### WHAT THE TASK REQUIRES
Your job is to write out each record exactly, leaving none out.

### SUPPLIED MATERIAL
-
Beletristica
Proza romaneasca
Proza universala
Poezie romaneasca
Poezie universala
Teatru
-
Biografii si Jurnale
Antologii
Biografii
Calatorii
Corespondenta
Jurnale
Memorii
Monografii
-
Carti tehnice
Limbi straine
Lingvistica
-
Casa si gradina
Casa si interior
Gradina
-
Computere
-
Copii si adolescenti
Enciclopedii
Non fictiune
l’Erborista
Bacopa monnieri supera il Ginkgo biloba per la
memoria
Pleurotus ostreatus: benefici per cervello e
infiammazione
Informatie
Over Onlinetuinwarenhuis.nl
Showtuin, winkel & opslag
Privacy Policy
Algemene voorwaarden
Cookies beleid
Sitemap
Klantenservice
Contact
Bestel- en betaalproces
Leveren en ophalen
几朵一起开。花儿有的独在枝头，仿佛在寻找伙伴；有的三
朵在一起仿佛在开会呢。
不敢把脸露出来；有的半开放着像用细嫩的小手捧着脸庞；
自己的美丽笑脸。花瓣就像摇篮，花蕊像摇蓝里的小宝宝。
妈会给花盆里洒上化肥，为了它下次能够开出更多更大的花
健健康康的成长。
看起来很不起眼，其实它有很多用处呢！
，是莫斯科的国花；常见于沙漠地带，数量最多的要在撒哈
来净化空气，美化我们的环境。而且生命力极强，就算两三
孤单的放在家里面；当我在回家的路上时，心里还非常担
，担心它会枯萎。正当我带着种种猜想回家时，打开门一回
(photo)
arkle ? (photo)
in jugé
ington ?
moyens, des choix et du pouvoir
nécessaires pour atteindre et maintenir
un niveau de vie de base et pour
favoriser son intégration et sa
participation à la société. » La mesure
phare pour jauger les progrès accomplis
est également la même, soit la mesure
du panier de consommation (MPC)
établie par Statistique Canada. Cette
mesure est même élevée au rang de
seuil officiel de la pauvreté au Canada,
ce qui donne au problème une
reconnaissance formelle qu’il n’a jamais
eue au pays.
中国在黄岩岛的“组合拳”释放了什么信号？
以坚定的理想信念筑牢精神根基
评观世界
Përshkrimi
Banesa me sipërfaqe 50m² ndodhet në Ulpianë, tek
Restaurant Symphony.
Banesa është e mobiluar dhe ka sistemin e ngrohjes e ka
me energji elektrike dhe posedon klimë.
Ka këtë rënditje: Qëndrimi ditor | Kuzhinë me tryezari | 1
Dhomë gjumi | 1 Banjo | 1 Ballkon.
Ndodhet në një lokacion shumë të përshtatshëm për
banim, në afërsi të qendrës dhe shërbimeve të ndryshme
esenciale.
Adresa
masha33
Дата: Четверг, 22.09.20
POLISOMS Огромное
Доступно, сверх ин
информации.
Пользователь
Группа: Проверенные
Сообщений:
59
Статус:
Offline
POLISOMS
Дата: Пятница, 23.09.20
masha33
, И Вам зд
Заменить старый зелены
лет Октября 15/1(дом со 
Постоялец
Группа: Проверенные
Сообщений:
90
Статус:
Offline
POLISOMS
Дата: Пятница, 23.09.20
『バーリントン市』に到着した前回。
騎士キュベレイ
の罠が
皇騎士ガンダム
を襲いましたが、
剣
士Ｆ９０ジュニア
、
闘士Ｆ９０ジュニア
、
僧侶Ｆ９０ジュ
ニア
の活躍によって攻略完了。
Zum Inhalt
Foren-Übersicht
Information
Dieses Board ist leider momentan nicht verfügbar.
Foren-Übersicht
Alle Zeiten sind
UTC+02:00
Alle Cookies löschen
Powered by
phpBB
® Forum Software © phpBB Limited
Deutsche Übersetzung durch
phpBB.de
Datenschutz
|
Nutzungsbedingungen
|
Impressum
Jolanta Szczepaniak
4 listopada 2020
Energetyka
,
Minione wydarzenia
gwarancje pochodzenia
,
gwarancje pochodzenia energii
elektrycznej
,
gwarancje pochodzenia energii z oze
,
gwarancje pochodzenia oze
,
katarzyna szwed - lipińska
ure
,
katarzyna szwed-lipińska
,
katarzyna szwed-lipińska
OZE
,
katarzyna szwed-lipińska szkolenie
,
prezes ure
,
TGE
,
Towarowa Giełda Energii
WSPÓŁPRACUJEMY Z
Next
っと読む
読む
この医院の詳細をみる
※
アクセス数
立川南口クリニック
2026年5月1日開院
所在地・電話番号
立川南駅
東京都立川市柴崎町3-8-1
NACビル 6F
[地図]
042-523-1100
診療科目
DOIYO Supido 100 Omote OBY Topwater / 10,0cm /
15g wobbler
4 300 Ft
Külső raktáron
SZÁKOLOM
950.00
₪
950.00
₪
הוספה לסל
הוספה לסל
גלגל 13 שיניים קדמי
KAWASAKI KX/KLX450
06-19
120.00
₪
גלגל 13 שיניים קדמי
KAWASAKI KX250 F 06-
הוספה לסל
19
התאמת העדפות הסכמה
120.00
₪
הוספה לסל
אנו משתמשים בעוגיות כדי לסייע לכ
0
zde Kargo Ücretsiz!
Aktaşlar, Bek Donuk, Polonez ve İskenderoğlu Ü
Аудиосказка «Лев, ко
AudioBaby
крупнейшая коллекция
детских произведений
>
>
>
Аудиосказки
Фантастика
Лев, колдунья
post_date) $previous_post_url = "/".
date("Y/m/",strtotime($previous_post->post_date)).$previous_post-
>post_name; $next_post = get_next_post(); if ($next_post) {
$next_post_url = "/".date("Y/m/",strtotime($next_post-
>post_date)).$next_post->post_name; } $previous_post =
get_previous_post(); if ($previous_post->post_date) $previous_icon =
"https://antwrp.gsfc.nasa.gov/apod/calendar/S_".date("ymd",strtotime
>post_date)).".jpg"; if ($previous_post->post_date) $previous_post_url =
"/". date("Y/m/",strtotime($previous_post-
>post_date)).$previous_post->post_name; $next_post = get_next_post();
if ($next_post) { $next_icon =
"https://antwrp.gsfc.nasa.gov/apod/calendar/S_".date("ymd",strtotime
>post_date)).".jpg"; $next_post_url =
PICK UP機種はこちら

### REPLY
-
Beletristica
Proza romaneasca
Proza universala
Poezie romaneasca
Poezie universala
Teatru
-
Biografii si Jurnale
Antologii
Biografii
Calatorii
Corespondenta
Jurnale
Memorii
Monografii
-
Carti tehnice
Limbi straine
Lingvistica
-
Casa si gradina
Casa si interior
Gradina
-
Computere
-
Copii si adolescenti
Enciclopedii
Non fictiune
l’Erborista
Bacopa monnieri supera il Ginkgo biloba per la
memoria
Pleurotus ostreatus: benefici per cervello e
infiammazione
Informatie
Over Onlinetuinwarenhuis.nl
Showtuin, winkel & opslag
Privacy Policy
Algemene voorwaarden
Cookies beleid
Sitemap
Klantenservice
Contact
Bestel- en betaalproces
Leveren en ophalen
几朵一起开。花儿有的独在枝头，仿佛在寻找伙伴；有的三
朵在一起仿佛在开会呢。
不敢把脸露出来；有的半开放着像用细嫩的小手捧着脸庞；
自己的美丽笑脸。花瓣就像摇篮，花蕊像摇蓝里的小宝宝。
妈会给花盆里洒上化肥，为了它下次能够开出更多更大的花
健健康康的成长。
看起来很不起眼，其实它有很多用处呢！
，是莫斯科的国花；常见于沙漠地带，数量最多的要在撒哈
来净化空气，美化我们的环境。而且生命力极强，就算两三
孤单的放在家里面；当我在回家的路上时，心里还非常担
，担心它会枯萎。正当我带着种种猜想回家时，打开门一回
(photo)
arkle ? (photo)
in jugé
ington ?
moyens, des choix et du pouvoir
nécessaires pour atteindre et maintenir
un niveau de vie de base et pour
favoriser son intégration et sa
participation à la société. » La mesure
phare pour jauger les progrès accomplis
est également la même, soit la mesure
du panier de consommation (MPC)
établie par Statistique Canada. Cette
mesure est même élevée au rang de
seuil officiel de la pauvreté au Canada,
ce qui donne au problème une
reconnaissance formelle qu’il n’a jamais
eue au pays.
中国在黄岩岛的“组合拳”释放了什么信号？
以坚定的理想信念筑牢精神根基
评观世界
Përshkrimi
Banesa me sipërfaqe 50m² ndodhet në Ulpianë, tek
Restaurant Symphony.
Banesa është e mobiluar dhe ka sistemin e ngrohjes e ka
me energji elektrike dhe posedon klimë.
Ka këtë rënditje: Qëndrimi ditor | Kuzhinë me tryezari | 1
Dhomë gjumi | 1 Banjo | 1 Ballkon.
Ndodhet në një lokacion shumë të përshtatshëm për
banim, në afërsi të qendrës dhe shërbimeve të ndryshme
esenciale.
Adresa
masha33
Дата: Четверг, 22.09.20
POLISOMS Огромное
Доступно, сверх ин
информации.
Пользователь
Группа: Проверенные
Сообщений:
59
Статус:
Offline
POLISOMS
Дата: Пятница, 23.09.20
masha33
, И Вам зд
Заменить старый зелены
лет Октября 15/1(дом со 
Постоялец
Группа: Проверенные
Сообщений:
90
Статус:
Offline
POLISOMS
Дата: Пятница, 23.09.20
『バーリントン市』に到着した前回。
騎士キュベレイ
の罠が
皇騎士ガンダム
を襲いましたが、
剣
士Ｆ９０ジュニア
、
闘士Ｆ９０ジュニア
、
僧侶Ｆ９０ジュ
ニア
の活躍によって攻略完了。
Zum Inhalt
Foren-Übersicht
Information
Dieses Board ist leider momentan nicht verfügbar.
Foren-Übersicht
Alle Zeiten sind
UTC+02:00
Alle Cookies löschen
Powered by
phpBB
® Forum Software © phpBB Limited
Deutsche Übersetzung durch
phpBB.de
Datenschutz
|
Nutzungsbedingungen
|
Impressum
Jolanta Szczepaniak
4 listopada 2020
Energetyka
,
Minione wydarzenia
gwarancje pochodzenia
,
gwarancje pochodzenia energii
elektrycznej
,
gwarancje pochodzenia energii z oze
,
gwarancje pochodzenia oze
,
katarzyna szwed - lipińska
ure
,
katarzyna szwed-lipińska
,
katarzyna szwed-lipińska
OZE
,
katarzyna szwed-lipińska szkolenie
,
prezes ure
,
TGE
,
Towarowa Giełda Energii
WSPÓŁPRACUJEMY Z
Next
っと読む
読む
この医院の詳細をみる
※
アクセス数
立川南口クリニック
2026年5月1日開院
所在地・電話番号
立川南駅
東京都立川市柴崎町3-8-1
NACビル 6F
[地図]
042-523-1100
診療科目
DOIYO Supido 100 Omote OBY Topwater / 10,0cm /
15g wobbler
4 300 Ft
Külső raktáron
SZÁKOLOM
950.00
₪
950.00
₪
הוספה לסל
הוספה לסל
גלגל 13 שיניים קדמי
KAWASAKI KX/KLX450
06-19
120.00
₪
גלגל 13 שיניים קדמי
KAWASAKI KX250 F 06-
הוספה לסל
19
התאמת העדפות הסכמה
120.00
₪
הוספה לסל
אנו משתמשים בעוגיות כדי לסייע לכ
0
zde Kargo Ücretsiz!
Aktaşlar, Bek Donuk, Polonez ve İskenderoğlu Ü
Аудиосказка «Лев, ко
AudioBaby
крупнейшая коллекция
детских произведений
>
>
>
Аудиосказки
Фантастика
Лев, колдунья
post_date) $previous_post_url = "/".
date("Y/m/",strtotime($previous_post->post_date)).$previous_post-
>post_name; $next_post = get_next_post(); if ($next_post) {
$next_post_url = "/".date("Y/m/",strtotime($next_post-
>post_date)).$next_post->post_name; } $previous_post =
get_previous_post(); if ($previous_post->post_date) $previous_icon =
"https://antwrp.gsfc.nasa.gov/apod/calendar/S_".date("ymd",strtotime
>post_date)).".jpg"; if ($previous_post->post_date) $previous_post_url =
"/". date("Y/m/",strtotime($previous_post-
>post_date)).$previous_post->post_name; $next_post = get_next_post();
if ($next_post) { $next_icon =
"https://antwrp.gsfc.nasa.gov/apod/calendar/S_".date("ymd",strtotime
>post_date)).".jpg"; $next_post_url =
PICK UP機種はこちら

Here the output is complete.